Les hasards des concours, des mutations professionnelles et des nombreux déménagements ont sans aucun doute été à l’origine de cette si longue « absence » de part et d’autre ; mais cela n’est pas si grave au fond puisqu’il n’a jamais quitté mes pensées et mon cœur.

En dehors de ses passions et de ses implications, il y avait chez lui une grande lucidité : il devinait bien ce qui risquait de se passer en fonction des circonstances, sa perception des personnes qu’il était appelé à rencontrer était le plus souvent juste, et, il savait trouver des objets utiles auprès de fournisseurs auxquels on ne pensait pas immédiatement : bien avant tout le monde, à Nice, chez un vendeur spécialisé dans le matériel d’origine russe, il avait déniché un matériel photographique complet et abordable financièrement, qui, à l’époque de l’argentique permettait d’avoir des résultats satisfaisants.

Il me faut être précis : pour un ensemble de raisons, je n’adhérais pas à ses passions ufologiques et templières, mais, je le voyais si heureux, si impliqué qu’il me semblait qu’il avait trouvé sa voie et un sens de vie et c’est au bout du compte/conte – ce qui importe.

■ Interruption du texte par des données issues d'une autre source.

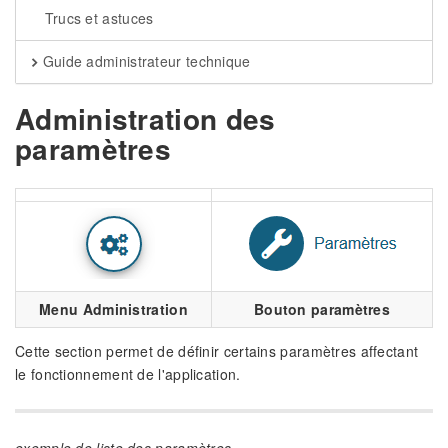
Trucs et astuces
Guide administrateur technique
Administration des
paramètres
Menu Administration
Bouton paramètres
Cette section permet de définir certains paramètres affectant
le fonctionnement de l'application.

Je n’ai pas revu cet ami si cher et ma peine n’est absolument pas quantifiable. Il me semble « Moune » (je t’appelais souvent comme ça) que tu n’es pas si loin et que ton sourire est là. Allez, en tournant la clef et en lançant le moteur de la 850 italienne (qui te plairait beaucoup !) je sais que tu ne seras pas très loin, devant ou derrière, qu’importe puisque nous serons à nouveau ensemble pour une ballade en Camargue ou dans le haut Var….

Serge Madie-Bamzaris © pour les Chroniques de Mars – Septembre 2021.